PDI will pay cash for the farms and, without the burden of debt, it can use the monthly milk payments to pay quarterly dividends rather than bank interest.
Craig says smaller dividends will flow within six months of the purchase of a farm and then increase once the farm reaches full production.
He expects the dividends to eventually gross 5.5 to 6 per cent, based on the present milk price and after management fees, but before tax.
PDI would become part of the Unlisted market, where shareholders can trade their shares through the internet.

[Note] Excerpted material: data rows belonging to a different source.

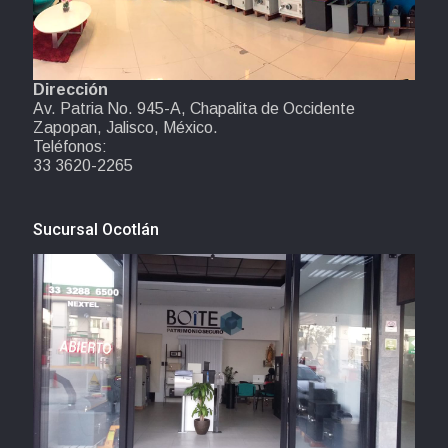
Dirección
Av. Patria No. 945-A, Chapalita de Occidente
Zapopan, Jalisco, México.
Teléfonos:
33 3620-2265
Sucursal Ocotlán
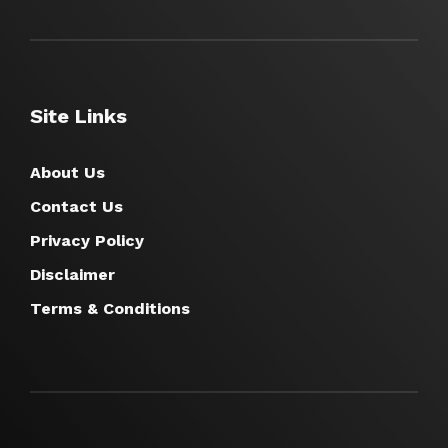
Site Links
About Us
Contact Us
Privacy Policy
Disclaimer
Terms & Conditions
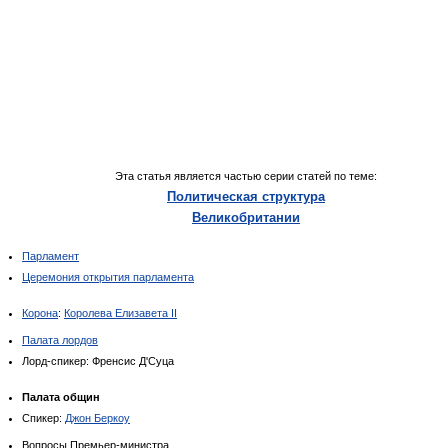
Эта статья является частью серии статей по теме:
Политическая структура
Великобритании
Парламент
Церемония открытия парламента
Корона
:
Королева Елизавета II
Палата лордов
Лорд-спикер: Френсис Д'Суца
Палата общин
Спикер:
Джон Беркоу
Вопросы Премьер-министра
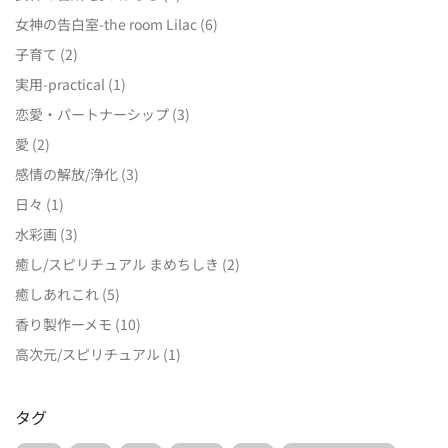
女神の告白室-the room Lilac
(6)
子育て
(2)
実用-practical
(1)
恋愛・パートナーシップ
(3)
愛
(2)
感情の解放/浄化
(3)
日々
(1)
水彩画
(3)
癒し/スピリチュアル まめちしき
(2)
癒しあれこれ
(5)
香り製作ーメモ
(10)
高次元/スピリチュアル
(1)
タグ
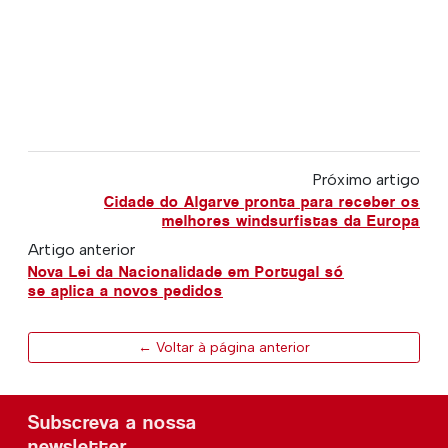
Próximo artigo
Cidade do Algarve pronta para receber os
melhores windsurfistas da Europa
Artigo anterior
Nova Lei da Nacionalidade em Portugal só
se aplica a novos pedidos
← Voltar à página anterior
Subscreva a nossa
newsletter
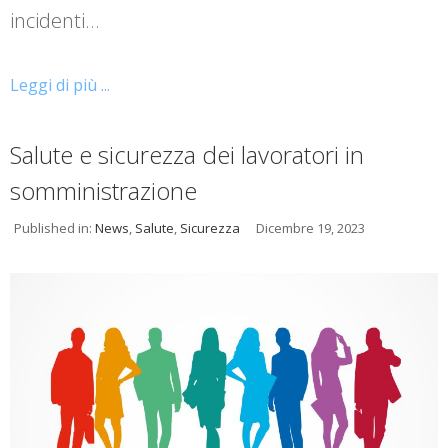
incidenti…
Leggi di più ...
Salute e sicurezza dei lavoratori in
somministrazione
Published in:
News
,
Salute
,
Sicurezza
Dicembre 19, 2023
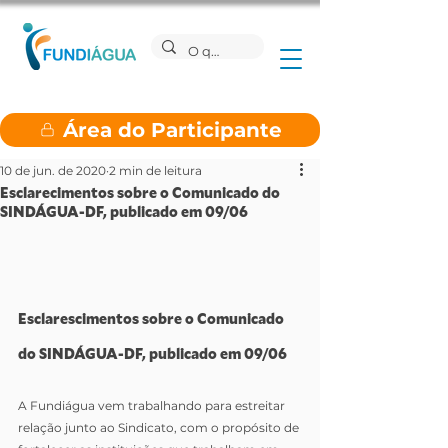
Área do Participante
10 de jun. de 2020
2 min de leitura
Esclarecimentos sobre o Comunicado do
SINDÁGUA-DF, publicado em 09/06
Esclarescimentos sobre o Comunicado 
do SINDÁGUA-DF, publicado em 09/06
A Fundiágua vem trabalhando para estreitar 
relação junto ao Sindicato, com o propósito de 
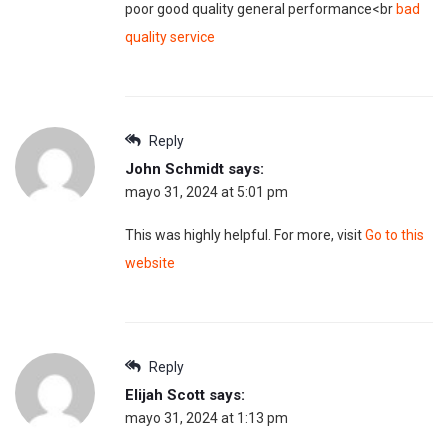
poor good quality general performance<br
bad
quality service
Reply
John Schmidt
says:
mayo 31, 2024 at 5:01 pm
This was highly helpful. For more, visit
Go to this
website
Reply
Elijah Scott
says:
mayo 31, 2024 at 1:13 pm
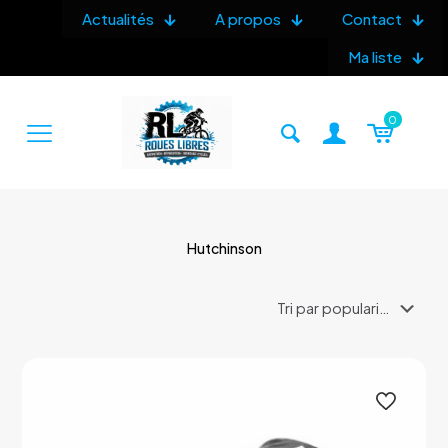
Actualités
A propos
Contact
Ma liste
0
Hutchinson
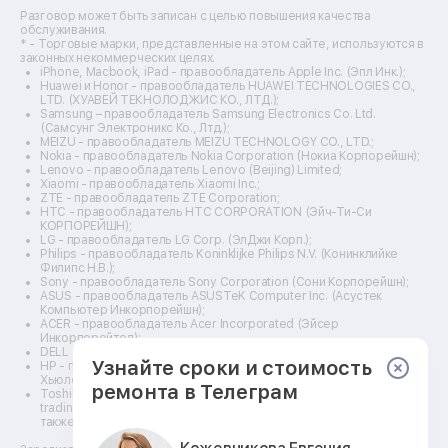
Ремонт видеокамер
Разговор может быть записан с целью повышения качества
Ремонт эхолотов
обслуживания.
Ремонт 3d-принтеров
* - Торговые марки, представленные на этом сайте, используются в
законных некоммерческих целях.
Ремонт прицелов ночного видения
iPhone, Macbook, iPad - правообладатель Apple Inc. (Эпл Инк.);
Ремонт винных шкафов
Huawei и Honor - правообладатель HUAWEI TECHNOLOGIES CO.,
LTD. (ХУАВЕЙ ТЕКНОЛОДЖИС КО., ЛТД.);
Ремонт выпрямителей
Samsung – правообладатель Samsung Electronics Co. Ltd.
Ремонт сушилок для рук
(Самсунг Электроникс Ко., Лтд.);
Ремонт дальномеров
MEIZU - правообладатель MEIZU TECHNOLOGY CO., LTD.;
Nokia - правообладатель Nokia Corporation (Нокиа Корпорейшн);
Ремонт снегоуборщиков
Lenovo - правообладатель Lenovo (Beijing) Limited;
Xiaomi - правообладатель Xiaomi Inc.;
ZTE - правообладатель ZTE Corporation;
HTC - правообладатель HTC CORPORATION (Эйч-Ти-Си
КОРПОРЕЙШН);
LG - правообладатель LG Corp. (ЭлДжи Корп.);
Philips - правообладатель Koninklijke Philips N.V. (Конинклийке
Филипс Н.В.);
Sony - правообладатель Sony Corporation (Сони Корпорейшн);
ASUS - правообладатель ASUSTeK Computer Inc. (Асустек
Компьютер Инкорпорейшн);
ACER - правообладатель Acer Incorporated (Эйсер
Инкорпорейтед);
DELL - правообладатель Dell Inc.(Делл Инк.);
Узнайте сроки и стоимость
HP - правообладатель HP Hewlett-Packard Group LLC (ЭйчПи
Хьюлетт Паккард Груп ЛЛК);
ремонта в Телеграм
Toshiba - правообладатель KABUSHIKI KAISHA TOSHIBA, also
trading as Toshiba Corporation (КАБУШИКИ КАЙША ТОШИБА
также торгующая как Тосиба Корпорейшн).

Craig says PDI could list on the main NZX market if the shareholders wanted, and the life of the fund could be 10-15 years when the farms are sold. "It's like a bond; in the end, investors want their money back." PDI has just completed a roadshow of the country and Craig says the interest was strong in the provinces "where they understand dairying and the impact it has locally".
"There are retired farmers who still wish to be involved," he says. "A lot of people in the city think dairying is all about capital gain when you sell the farm; they are surprised when they realise they can get 6 per cent income out of a farm if it doesn't have any debt."

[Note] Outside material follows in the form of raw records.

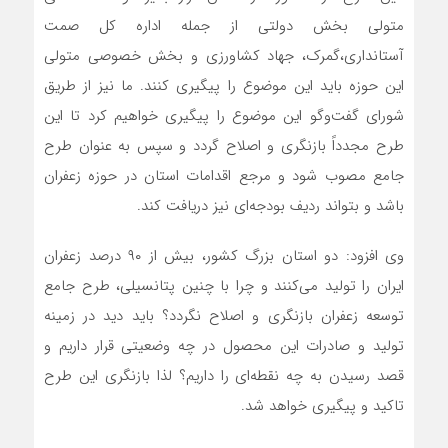
متولی بخش دولتی از جمله اداره کل صمت
آستانداری،گمرک، جهاد کشاورزی و بخش خصوصی متولی
این حوزه باید این موضوع را پیگیری کنند. ما نیز از طریق
شورای گفت‌وگو این موضوع را پیگیری خواهیم کرد تا این
طرح مجدداً بازنگری و اصلاح گردد و سپس به عنوان طرح
جامع مصوب شود و مرجع اقدامات استان در حوزه زعفران
باشد و بتواند ردیف بودجه‌ای نیز دریافت کند.
وی افزود: دو استان بزرگ کشور، بیش از ۹۰ درصد زعفران
ایران را تولید می‌کنند و چرا با چنین پتانسیلی، طرح جامع
توسعه زعفران بازنگری و اصلاح نگردد؟ باید دید در زمینه
تولید و صادرات این محصول در چه وضعیتی قرار داریم و
قصد رسیدن به چه نقطه‌ای را داریم؟ لذا بازنگری این طرح
تاکید و پیگیری خواهد شد.‌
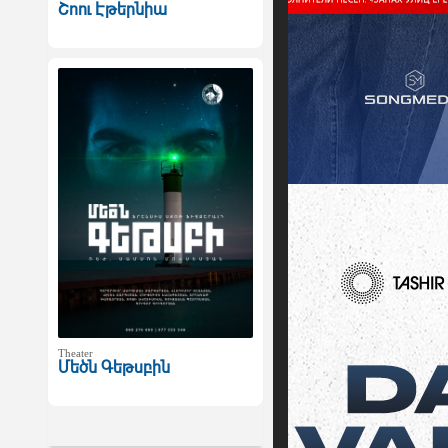
Շոու Էթերնիա
Theater
Մեծն Գեթսբին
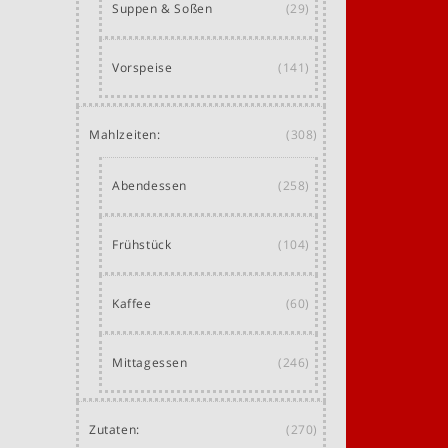
Suppen & Soßen
(29)
Vorspeise
(141)
Mahlzeiten:
(308)
Abendessen
(258)
Frühstück
(104)
Kaffee
(60)
Mittagessen
(246)
Zutaten:
(270)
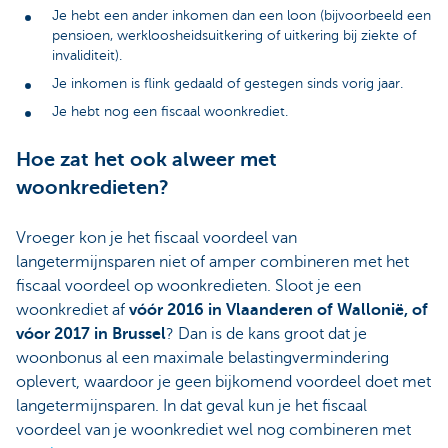
Je hebt een ander inkomen dan een loon (bijvoorbeeld een
pensioen, werkloosheidsuitkering of uitkering bij ziekte of
invaliditeit).
Je inkomen is flink gedaald of gestegen sinds vorig jaar.
Je hebt nog een fiscaal woonkrediet.
Hoe zat het ook alweer met
woonkredieten?
Vroeger kon je het fiscaal voordeel van
langetermijnsparen niet of amper combineren met het
fiscaal voordeel op woonkredieten. Sloot je een
woonkrediet af
vóór 2016 in Vlaanderen of Wallonië, of
vóor 2017 in Brussel
? Dan is de kans groot dat je
woonbonus al een maximale belastingvermindering
oplevert, waardoor je geen bijkomend voordeel doet met
langetermijnsparen. In dat geval kun je het fiscaal
voordeel van je woonkrediet wel nog combineren met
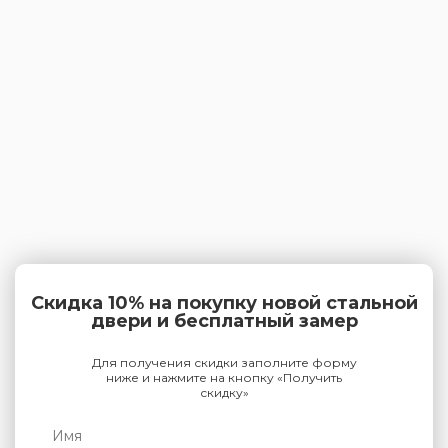
Скидка 10% на покупку новой стальной
двери и бесплатный замер
Для получения скидки заполните форму
ниже и нажмите на кнопку «Получить
скидку»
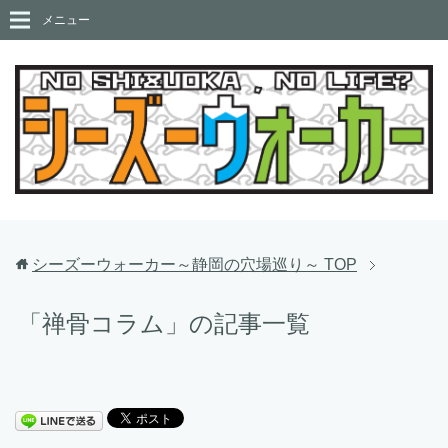
メニュー
シーズーウォーカー～静岡の穴場巡り～
TOP
「禅骨コラム」の記事一覧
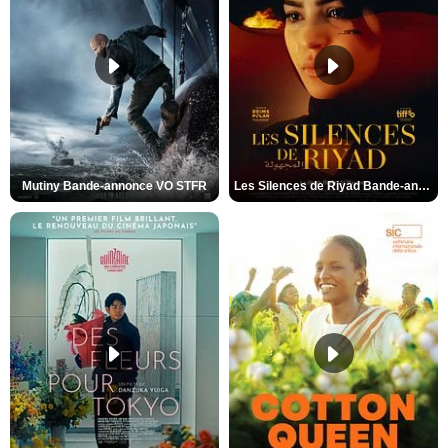
Mutiny Bande-annonce VO STFR
Les Silences de Riyad Bande-annonce VO STFR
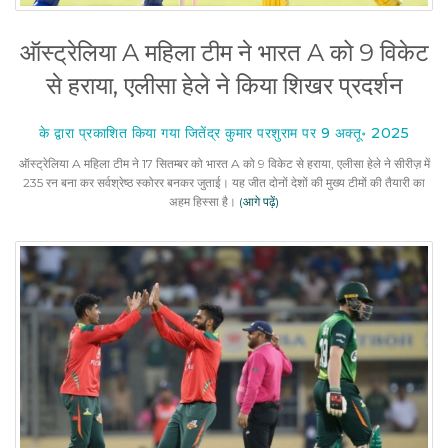
ऑस्ट्रेलिया A महिला टीम ने भारत A को 9 विकेट
से हराया, एलीसा हेले ने किया शिखर प्रदर्शन
के द्वारा प्रकाशित किया गया जितेंद्र कुमार परशुराम पर 9 अक्तू॰ 2025
ऑस्ट्रेलिया A महिला टीम ने 17 सितम्बर को भारत A को 9 विकेट से हराया, एलीसा हेले ने सीरीज़ में
235 रन बना कर सर्वश्रेष्ठ स्कोरर बनकर जुताई। यह जीत दोनों देशों की मुख्य टीमों की तैयारी का
अहम हिस्सा है।
(आगे पढ़ें)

Based on the 2010-11 production season, dairy returns were $11.6 billion, or 72 per cent of all farm gate value of $16 billion. Sheep products (lamb, mutton and wool) were worth $3 billion and beef $1.2 billion.
Business and Economic Research Limited (Berl) calculated the gross domestic product (GDP) contribution of pasture-based products equalled $24.5 billion, or 12.2 per cent of the total New Zealand economy for the June 2011 year.
A PDI analysis reported a 200ha dairy farm milking 620 cows and producing 260, 400kg of milk solids a year created income of $1.83 million. Last year's milk price was a record $7.60 a kilogram.
Farm working expenses was nearly $980,000, leaving a cash-operating surplus of $850,000 and a gross dairy operating profit of almost $685,000 ($3421 p/ha). The value of the farm was $10.5 million.
PDI has enlisted Feilding-based MyFarm to identify suitable farms, in Canterbury, Otago and Southland, and then manage the dairying operations. With farmers concentrating on reducing debt, the value of dairy farms at present is 21 per cent below the 2008 peak.
MyFarm already owns 47 properties, including 35 in Southland, that cover a total of 13,369ha and run 31,600 cows and 25,000 lambs.
MyFarm has estimated that global demand for internationally traded milk will rise 41 per cent in the 10 years to 2019. Wealthier middle-class populations in developing regions such as China, South East Asia, North Africa and Middle East are consuming more dairy products.
PDI and MyFarm aim to buy farms in the range of 200-250ha and milking about 700 cows on each of them. Overseas ownership will be restricted to less than 25 per cent of funds invested in each farm.
The PDI independent directors are chairman Malcolm Bailey, a director of Fonterra since 2004; John McDonald, past director of Rural Bank and Dairy Equity; and Alister Body, director of DairyNZ. Craig and Brian Cloughley are directors of Agri Capital Services, which will manage PDI's interests.